§ **WHAT IS NEEDED**: All lines from the one containing "Given the image: Segment" through the end of the data below are to be transcribed exactly. Leave out the rest.

§ **INFORMATION GIVEN**:

* * * * *

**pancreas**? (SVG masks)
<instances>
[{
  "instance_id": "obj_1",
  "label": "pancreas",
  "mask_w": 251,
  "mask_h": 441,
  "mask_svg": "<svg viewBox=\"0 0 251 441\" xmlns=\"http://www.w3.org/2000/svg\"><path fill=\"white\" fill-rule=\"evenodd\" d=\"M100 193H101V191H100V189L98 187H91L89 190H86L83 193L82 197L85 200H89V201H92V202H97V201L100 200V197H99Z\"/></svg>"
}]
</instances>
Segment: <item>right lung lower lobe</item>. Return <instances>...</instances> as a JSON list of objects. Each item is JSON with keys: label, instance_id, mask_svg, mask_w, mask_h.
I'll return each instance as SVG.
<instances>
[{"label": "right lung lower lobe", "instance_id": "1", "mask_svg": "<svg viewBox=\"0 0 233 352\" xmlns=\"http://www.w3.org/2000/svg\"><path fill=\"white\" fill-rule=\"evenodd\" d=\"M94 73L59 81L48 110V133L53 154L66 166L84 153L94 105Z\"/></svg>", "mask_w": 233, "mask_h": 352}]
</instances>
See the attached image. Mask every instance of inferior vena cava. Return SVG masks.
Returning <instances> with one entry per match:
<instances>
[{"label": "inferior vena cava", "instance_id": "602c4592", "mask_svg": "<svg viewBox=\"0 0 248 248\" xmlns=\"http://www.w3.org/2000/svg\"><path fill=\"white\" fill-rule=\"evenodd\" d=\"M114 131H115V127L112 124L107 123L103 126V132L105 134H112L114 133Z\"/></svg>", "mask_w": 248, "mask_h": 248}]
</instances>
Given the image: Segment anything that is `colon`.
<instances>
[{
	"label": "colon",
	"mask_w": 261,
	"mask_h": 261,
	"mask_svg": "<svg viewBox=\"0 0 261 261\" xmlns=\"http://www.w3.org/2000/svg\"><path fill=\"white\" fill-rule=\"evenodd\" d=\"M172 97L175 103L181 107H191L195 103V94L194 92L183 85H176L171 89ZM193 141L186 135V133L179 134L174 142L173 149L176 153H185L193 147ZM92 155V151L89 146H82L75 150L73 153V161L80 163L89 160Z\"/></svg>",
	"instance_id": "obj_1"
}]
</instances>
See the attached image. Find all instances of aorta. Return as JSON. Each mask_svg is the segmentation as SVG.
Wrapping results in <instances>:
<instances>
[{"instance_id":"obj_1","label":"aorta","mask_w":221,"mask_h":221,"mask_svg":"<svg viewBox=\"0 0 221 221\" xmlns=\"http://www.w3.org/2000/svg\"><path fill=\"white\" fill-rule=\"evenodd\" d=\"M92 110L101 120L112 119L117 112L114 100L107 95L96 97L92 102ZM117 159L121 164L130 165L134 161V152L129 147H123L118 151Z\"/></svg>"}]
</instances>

* * * * *

§ **WRITTEN ANSWER**:
Given the image: Segment anything that is `colon`.
<instances>
[{
	"label": "colon",
	"mask_w": 261,
	"mask_h": 261,
	"mask_svg": "<svg viewBox=\"0 0 261 261\" xmlns=\"http://www.w3.org/2000/svg\"><path fill=\"white\" fill-rule=\"evenodd\" d=\"M172 97L175 103L181 107H191L195 103V94L194 92L183 85H176L171 89ZM193 141L186 135V133L179 134L174 142L173 149L176 153H185L193 147ZM92 155V151L89 146H82L75 150L73 153V161L80 163L89 160Z\"/></svg>",
	"instance_id": "obj_1"
}]
</instances>
See the attached image. Find all instances of aorta. Return as JSON. Each mask_svg is the segmentation as SVG.
Wrapping results in <instances>:
<instances>
[{"instance_id":"obj_1","label":"aorta","mask_w":221,"mask_h":221,"mask_svg":"<svg viewBox=\"0 0 221 221\" xmlns=\"http://www.w3.org/2000/svg\"><path fill=\"white\" fill-rule=\"evenodd\" d=\"M92 110L101 120L112 119L117 112L114 100L107 95L96 97L92 102ZM117 159L121 164L130 165L134 161V152L129 147H123L118 151Z\"/></svg>"}]
</instances>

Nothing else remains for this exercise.